As parents, we want to protect our children from harm.

But we know we can’t shelter them from every threat or challenge that may come their way, now or in the future.

So, we want our children to be able to cope with stress and change – to bounce back from whatever life throws at them.

In short, we want to raise resilient children.

Fortunately, resilience isn’t some elusive innate quality – it’s not a “you’ve either got it or you don’t” proposition.

Instead, it is built and strengthened through specific life experiences.

boy falls down, hurts his knee but still smiles. resilience's definition is the process of handling stress and recovering from trauma or adversity

What Is Resilience?

Resilience is handling different types of stress and recovering from trauma or adversity in tough times.

From early life hardship or abuse to losing a parent, fractured relationships, loss of a loved one, job loss, health problems, or natural disasters – trauma can come in any number of packages.

A resilient person can keep functioning and even thrive afterward.

Resilient individuals recover faster and more completely from adverse experiences and may even emerge relatively unscathed from severe hardship.

Developmental psychologists have long been fascinated that some children who have faced trauma can come out mostly unharmed while others crumble.

They wanted to know why.

At first, researchers focused on identifying individual characteristics that are potential risks, such as personality traits and vulnerabilities that could contribute to adverse outcomes in children.​1​

But later researchers turned this approach on its head:

They started looking into factors that contributed to positive outcomes in at-risk children instead.​2​

They call these factors “resilience factors” or “protective factors.”

These are the variables that, when present in a child’s life, correspond to being more resilient and better health outcomes.

Not only that, but they also seem to add up: The more protective factors are present, the better the chance a child can adapt positively to difficult circumstances.

However, the risk factors add up, too.

Children exposed to six or more risk factors are 2.5 times more likely to develop externalizing disorders, such as conduct disorder, violent crime, and substance abuse.

They are also 1.8 times more likely to develop internalizing disorders that affect children’s mental health, such as depression and anxiety disorders.​2,3​

The concept of resilience for kids is essentially the accumulation of protective factors vs. risk factors.

Think of it like a scale: Stack the protective factors on one side and the risk factors on the other.

Children become resilient when the effect of the protective factors outweighs the risk factors.

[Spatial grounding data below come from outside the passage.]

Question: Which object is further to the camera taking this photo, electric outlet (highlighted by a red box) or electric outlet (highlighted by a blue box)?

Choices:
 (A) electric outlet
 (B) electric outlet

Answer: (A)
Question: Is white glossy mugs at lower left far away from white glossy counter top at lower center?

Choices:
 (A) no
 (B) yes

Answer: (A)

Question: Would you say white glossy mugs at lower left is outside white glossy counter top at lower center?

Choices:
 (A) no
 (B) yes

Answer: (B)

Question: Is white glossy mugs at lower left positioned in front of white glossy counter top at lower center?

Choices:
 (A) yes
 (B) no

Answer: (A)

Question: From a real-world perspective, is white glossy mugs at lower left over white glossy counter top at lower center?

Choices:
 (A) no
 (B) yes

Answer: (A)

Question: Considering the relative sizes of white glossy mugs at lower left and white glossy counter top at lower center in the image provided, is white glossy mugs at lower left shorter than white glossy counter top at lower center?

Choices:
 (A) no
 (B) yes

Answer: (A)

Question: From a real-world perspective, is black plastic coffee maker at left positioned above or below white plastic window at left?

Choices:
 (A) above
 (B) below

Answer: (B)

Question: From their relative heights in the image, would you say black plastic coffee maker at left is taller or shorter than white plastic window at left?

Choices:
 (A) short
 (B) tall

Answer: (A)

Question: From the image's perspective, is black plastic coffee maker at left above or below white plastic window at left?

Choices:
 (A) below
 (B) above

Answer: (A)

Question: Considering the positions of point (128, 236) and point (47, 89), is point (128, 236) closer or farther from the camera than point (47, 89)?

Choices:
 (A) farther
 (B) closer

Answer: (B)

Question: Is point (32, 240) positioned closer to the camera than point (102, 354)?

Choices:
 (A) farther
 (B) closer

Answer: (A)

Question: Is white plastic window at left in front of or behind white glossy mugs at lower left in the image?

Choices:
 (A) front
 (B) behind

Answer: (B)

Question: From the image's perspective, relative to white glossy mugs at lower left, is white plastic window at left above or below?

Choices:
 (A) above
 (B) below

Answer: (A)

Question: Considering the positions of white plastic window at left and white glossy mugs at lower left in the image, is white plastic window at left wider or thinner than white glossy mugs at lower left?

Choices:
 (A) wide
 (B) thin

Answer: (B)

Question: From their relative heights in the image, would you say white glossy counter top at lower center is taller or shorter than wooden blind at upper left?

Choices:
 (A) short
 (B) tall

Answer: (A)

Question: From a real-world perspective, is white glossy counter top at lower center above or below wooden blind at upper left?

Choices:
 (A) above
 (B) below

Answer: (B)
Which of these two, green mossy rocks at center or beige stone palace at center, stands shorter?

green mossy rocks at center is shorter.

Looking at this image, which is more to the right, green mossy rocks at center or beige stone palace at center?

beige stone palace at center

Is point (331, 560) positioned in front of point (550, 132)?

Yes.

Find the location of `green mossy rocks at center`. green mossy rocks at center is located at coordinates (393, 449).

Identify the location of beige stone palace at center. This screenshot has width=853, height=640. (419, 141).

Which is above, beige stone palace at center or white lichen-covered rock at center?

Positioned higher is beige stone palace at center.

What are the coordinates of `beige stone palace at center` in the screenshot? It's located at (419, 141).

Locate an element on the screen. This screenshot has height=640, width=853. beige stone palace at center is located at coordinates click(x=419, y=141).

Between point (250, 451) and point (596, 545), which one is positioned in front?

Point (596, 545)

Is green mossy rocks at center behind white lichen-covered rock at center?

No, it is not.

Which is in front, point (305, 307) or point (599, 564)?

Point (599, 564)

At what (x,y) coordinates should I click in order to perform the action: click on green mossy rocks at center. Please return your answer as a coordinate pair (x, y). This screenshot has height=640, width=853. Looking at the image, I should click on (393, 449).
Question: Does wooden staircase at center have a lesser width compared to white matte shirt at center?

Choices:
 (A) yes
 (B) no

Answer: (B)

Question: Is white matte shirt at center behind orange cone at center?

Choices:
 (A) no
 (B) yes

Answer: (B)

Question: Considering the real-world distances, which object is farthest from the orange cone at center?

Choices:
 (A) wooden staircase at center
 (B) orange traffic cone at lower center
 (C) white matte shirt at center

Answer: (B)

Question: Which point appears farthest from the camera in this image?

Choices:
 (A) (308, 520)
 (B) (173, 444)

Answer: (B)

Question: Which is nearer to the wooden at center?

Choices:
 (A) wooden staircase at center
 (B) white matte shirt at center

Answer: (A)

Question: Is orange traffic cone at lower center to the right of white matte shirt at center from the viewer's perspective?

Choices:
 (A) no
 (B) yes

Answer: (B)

This means that children with a history of significant adversity may require many more positives to tip the scale and become resilient.

Child stands on a seesaw. Protective factors such as warm supportive parenting, coping skills, stable environment and positive experiences on one side tips the seesaw towards positive outcomes. On the other side, risk factors such as adversities move the seesaw away from negative outcomes because it is outweighed by resilience factors, this is the science of resillience

Resilience Factors That Can Help Children Adapt

So, what are the protective factors that can help children cope with hardship?

Protective factors can be grouped into three general categories: family, community, and individual.

They touch on various issues, but a recurrent theme runs through many protective factors: connection with supportive people.

Indeed, six decades of research indicate that a child’s resilience mostly depends on their connections to other people rather than their inherent qualities.​4​

Examples of resilience factors that can help kids adapt.​5​

1. Family Factors:

  • Good parenting.
  • Low family stress.
  • Sound parental mental health.
  • Absence of alcoholism, drug abuse, etc.
  • Sense of safety.

2. Community Factors:

  • Support and engagement from extended family members.
  • A supportive relationship with a mentor.
  • Positive school experiences.
  • Safe neighborhood.
  • Close community.
  • Social support.
  • Part of a religious or faith community.
  • Extracurricular activities.

3. Individual Factors:

  • Adaptive emotional skills.
  • Perception of control and the child’s ability to impact one’s own life.
  • Self-esteem and self-efficacy.
  • Having the ability to dream and a sense of purpose in life.
  • Social skills and communication skills.
  • Empathy.
  • Sense of humor.
  • Physical health.
  • Higher intellectual capacity and cognitive competencies.
  • Gender: Girls tend to be more resilient than boys.
  • Easy temperament.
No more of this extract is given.